- MATERIAL FOR THIS TASK:

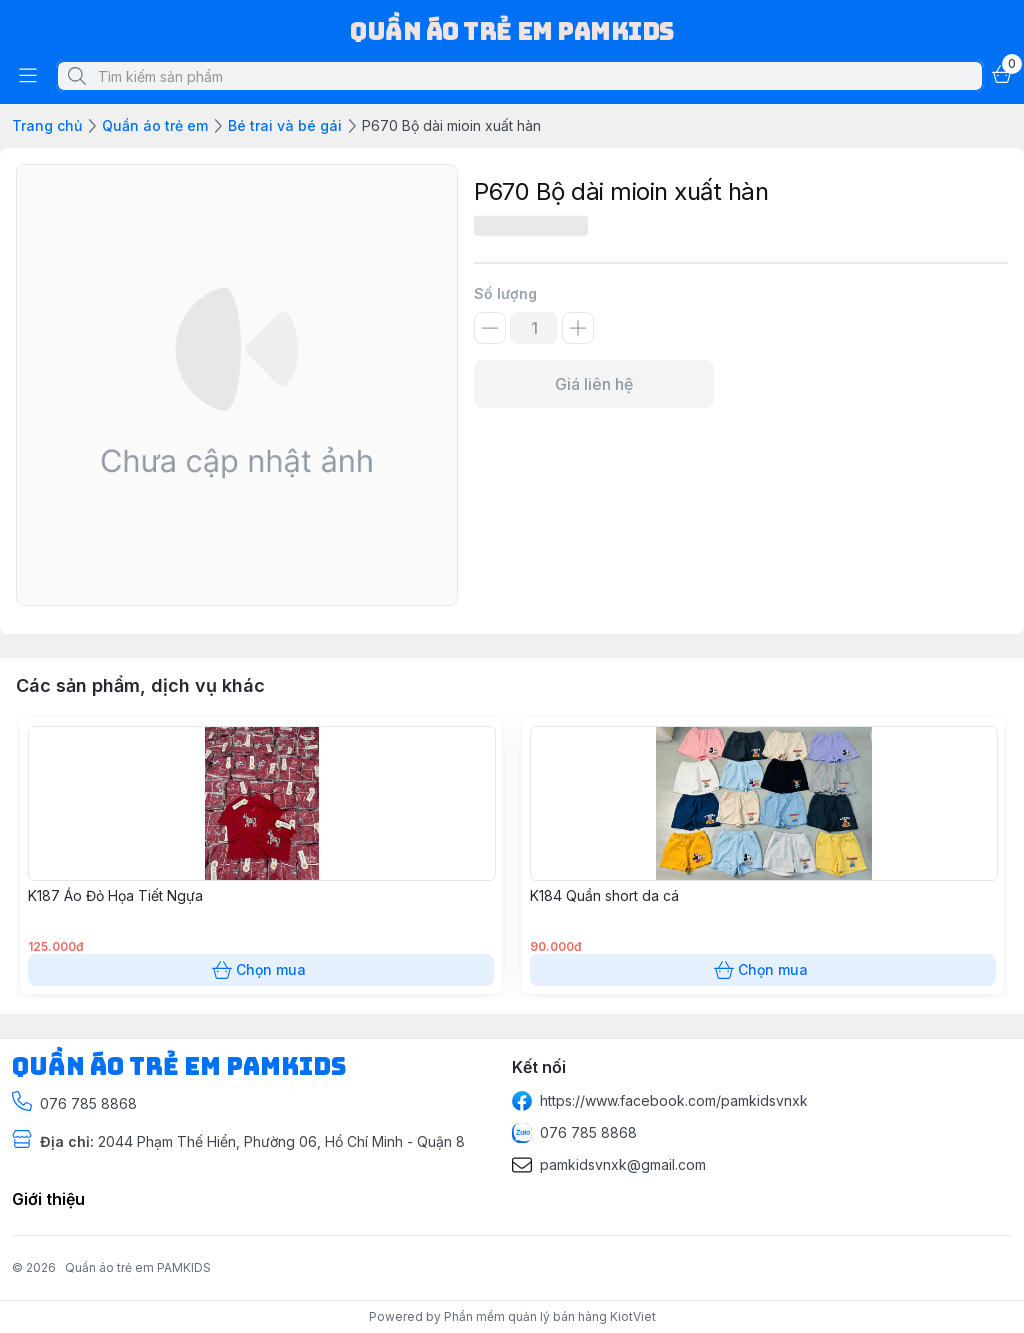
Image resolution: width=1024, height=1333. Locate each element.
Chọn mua (261, 970)
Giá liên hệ (594, 384)
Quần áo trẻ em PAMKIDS (138, 1267)
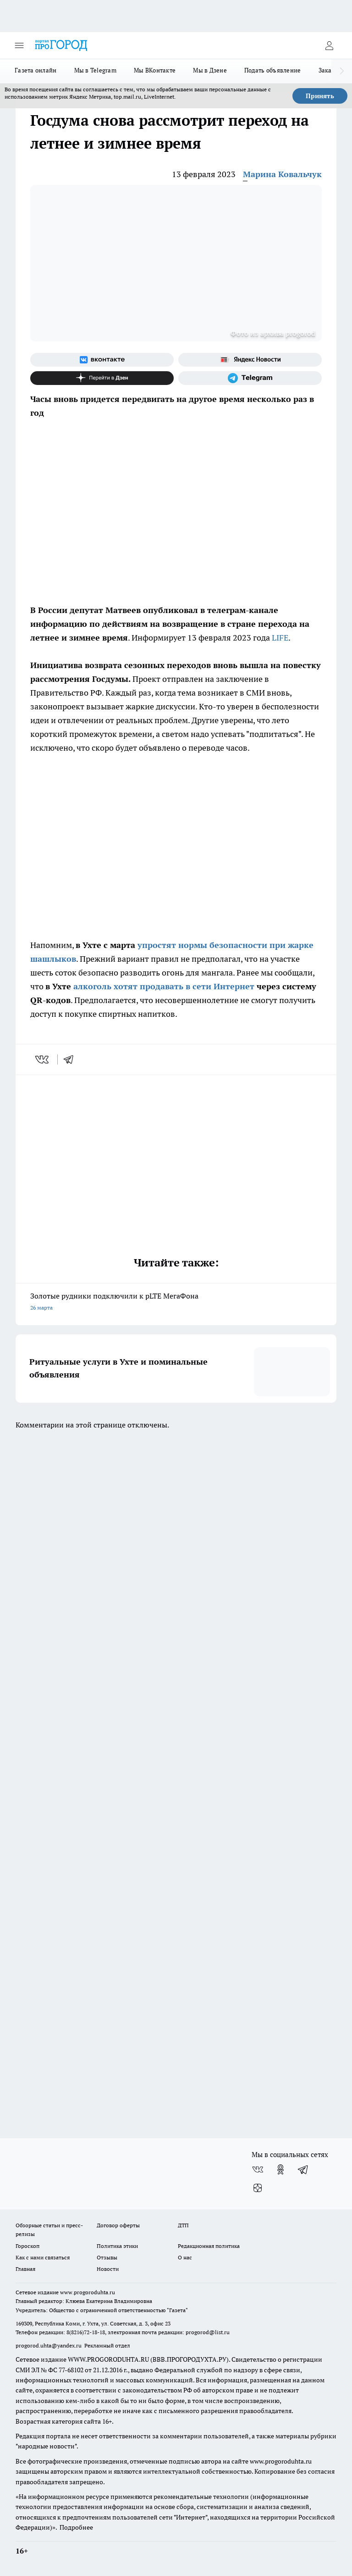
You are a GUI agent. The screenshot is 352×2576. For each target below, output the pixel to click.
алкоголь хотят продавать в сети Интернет (163, 986)
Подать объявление (272, 70)
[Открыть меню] (19, 45)
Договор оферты (118, 2225)
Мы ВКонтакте (155, 70)
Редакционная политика (209, 2245)
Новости (108, 2268)
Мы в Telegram (95, 70)
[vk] (43, 1059)
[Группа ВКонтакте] (102, 360)
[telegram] (71, 1059)
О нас (185, 2257)
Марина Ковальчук (282, 174)
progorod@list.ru (208, 2332)
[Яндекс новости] (250, 360)
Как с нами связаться (43, 2257)
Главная (25, 2268)
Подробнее (76, 2527)
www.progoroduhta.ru (87, 2292)
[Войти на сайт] (329, 45)
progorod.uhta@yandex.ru (49, 2345)
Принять (320, 96)
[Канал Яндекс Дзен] (102, 378)
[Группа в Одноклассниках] (280, 2169)
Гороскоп (27, 2245)
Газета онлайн (36, 70)
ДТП (183, 2225)
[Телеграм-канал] (250, 378)
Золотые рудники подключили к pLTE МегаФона (176, 1302)
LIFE (280, 637)
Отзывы (107, 2257)
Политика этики (117, 2245)
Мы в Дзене (210, 70)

- WHAT IS NEEDED: Reproduce each entry exactly as given; no pictures, please.

- RESPONSE TO THE EXERCISE:
Image resolution: width=1024, height=1333. Locate each element.
Chọn mua (261, 970)
Giá liên hệ (594, 384)
Quần áo trẻ em PAMKIDS (138, 1267)
You are a GUI agent. The screenshot is 352×2576. For each target below, output the pixel to click.
алкоголь хотят продавать в сети Интернет (163, 986)
Подать объявление (272, 70)
[Открыть меню] (19, 45)
Договор оферты (118, 2225)
Мы ВКонтакте (155, 70)
Редакционная политика (209, 2245)
Новости (108, 2268)
Мы в Telegram (95, 70)
[vk] (43, 1059)
[Группа ВКонтакте] (102, 360)
[telegram] (71, 1059)
О нас (185, 2257)
Марина Ковальчук (282, 174)
progorod@list.ru (208, 2332)
[Яндекс новости] (250, 360)
Как с нами связаться (43, 2257)
Главная (25, 2268)
Подробнее (76, 2527)
www.progoroduhta.ru (87, 2292)
[Войти на сайт] (329, 45)
progorod.uhta@yandex.ru (49, 2345)
Принять (320, 96)
[Канал Яндекс Дзен] (102, 378)
[Группа в Одноклассниках] (280, 2169)
Гороскоп (27, 2245)
Газета онлайн (36, 70)
ДТП (183, 2225)
[Телеграм-канал] (250, 378)
Золотые рудники подключили к pLTE МегаФона (176, 1302)
LIFE (280, 637)
Отзывы (107, 2257)
Политика этики (117, 2245)
Мы в Дзене (210, 70)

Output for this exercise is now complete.